▼
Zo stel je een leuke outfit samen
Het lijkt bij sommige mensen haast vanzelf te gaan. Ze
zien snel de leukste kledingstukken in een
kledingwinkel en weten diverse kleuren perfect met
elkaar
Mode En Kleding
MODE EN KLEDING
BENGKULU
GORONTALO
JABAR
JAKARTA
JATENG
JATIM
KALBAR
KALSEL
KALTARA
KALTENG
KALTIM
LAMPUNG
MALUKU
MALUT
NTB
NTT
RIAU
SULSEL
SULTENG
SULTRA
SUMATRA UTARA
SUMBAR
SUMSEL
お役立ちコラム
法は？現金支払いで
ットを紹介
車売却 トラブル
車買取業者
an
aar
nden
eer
▲
— What the task requires —
Having found the line with "zien snel de leukste kledingstukken in een", please set it down along with every line after it through the end of the material above, exactly and with nothing added.

— Result of this exercise —
zien snel de leukste kledingstukken in een
kledingwinkel en weten diverse kleuren perfect met
elkaar
Mode En Kleding
MODE EN KLEDING
BENGKULU
GORONTALO
JABAR
JAKARTA
JATENG
JATIM
KALBAR
KALSEL
KALTARA
KALTENG
KALTIM
LAMPUNG
MALUKU
MALUT
NTB
NTT
RIAU
SULSEL
SULTENG
SULTRA
SUMATRA UTARA
SUMBAR
SUMSEL
お役立ちコラム
法は？現金支払いで
ットを紹介
車売却 トラブル
車買取業者
an
aar
nden
eer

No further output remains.